Activities This Week

A key tool in understanding (complex analytic) hypersurface singularities is to study what properties are preserved under special deformations. For example, the relationship between the Milnor number of an isolated singularity and the number of A_1 points. In this talk we will discuss the transversal discriminant of a singular hypersurfaces whose singular locus is a smooth curve, and how it can be applied in order to generalize a classical result by Siersma, Pellikaan, and de Jong regarding morsifications of such singularities. In addition, we will present some applications to the study of Yomdin-type isolated singularities.

Let G be a higher-rank Lie group (for example, SL_n(R) for n>2). Nevo and Zimmer’s structure theorem describes certain nonsingular actions that naturally arise when studying lattices. This theorem is very powerful and manifests rigidity phenomena.
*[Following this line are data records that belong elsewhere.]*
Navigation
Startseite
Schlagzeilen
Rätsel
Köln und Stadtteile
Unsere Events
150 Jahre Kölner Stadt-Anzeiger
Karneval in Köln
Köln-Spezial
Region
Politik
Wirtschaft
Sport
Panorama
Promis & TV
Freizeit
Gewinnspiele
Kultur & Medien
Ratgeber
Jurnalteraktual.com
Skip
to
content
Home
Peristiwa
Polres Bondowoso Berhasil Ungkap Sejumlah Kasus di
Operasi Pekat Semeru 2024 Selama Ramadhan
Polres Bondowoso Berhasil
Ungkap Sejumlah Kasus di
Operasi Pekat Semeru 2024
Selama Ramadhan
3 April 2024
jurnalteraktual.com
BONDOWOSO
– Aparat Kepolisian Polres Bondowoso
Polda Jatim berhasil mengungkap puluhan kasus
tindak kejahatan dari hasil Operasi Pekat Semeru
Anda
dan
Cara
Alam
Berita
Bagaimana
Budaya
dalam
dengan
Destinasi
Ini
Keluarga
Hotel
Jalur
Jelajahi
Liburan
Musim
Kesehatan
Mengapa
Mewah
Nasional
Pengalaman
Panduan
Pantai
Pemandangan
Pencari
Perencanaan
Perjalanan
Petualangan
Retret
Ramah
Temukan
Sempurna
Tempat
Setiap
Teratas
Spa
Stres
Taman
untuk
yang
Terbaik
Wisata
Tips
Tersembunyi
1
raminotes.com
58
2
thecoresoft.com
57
For example, it implies the celebrated Margulis Normal Subgroup Theorem, which classifies all normal subgroups of irreducible lattices of G. The original proof of Nevo–Zimmer Theorem heavily uses the structure of Lie groups.

In this talk, I will present a new theorem on general groups that immediately implies the Nevo–Zimmer Theorem (when restricting to the higher-rank Lie case). I will also explain how the generality of our theorem allows us to adapt it to the setup of normal unital completely positive maps on von Neumann algebras.
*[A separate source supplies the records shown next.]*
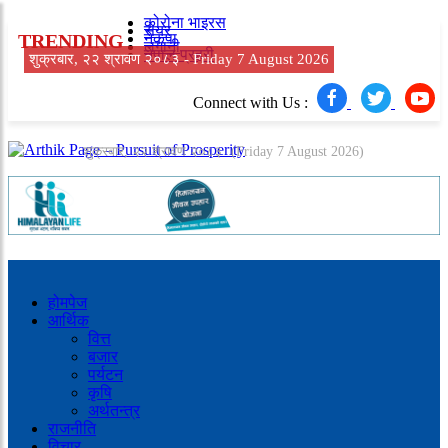
कोरोना भाइरस
सेयर
TRENDING
नेकपा
लगानी
नेपाल प्रहरी
शुक्रबार, २२ श्रावण २०८३ -
Friday 7 August 2026
Connect with Us :
शुक्रबार, २२ श्रावण २०८३
(Friday 7 August 2026)
होमपेज
आर्थिक
वित्त
बजार
पर्यटन
कृषि
अर्थतन्त्र
राजनीति
विचार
The talk is based on joint work with Uri Bader.

Suppose a finite group satisfies the following property: If you take two random elements, then with probability bigger than 5/8 they commute. Then this group is commutative. Starting from this well-known result, it is natural to ask: Do similar results hold for other laws (p-groups, nilpotent groups…)? Are there analogous results for infinite groups? Are there phenomena specific to the infinite setup? We will survey known and new results in this area. New results are joint with Gideon Amir, Maria Gerasimova and Gady Kozma.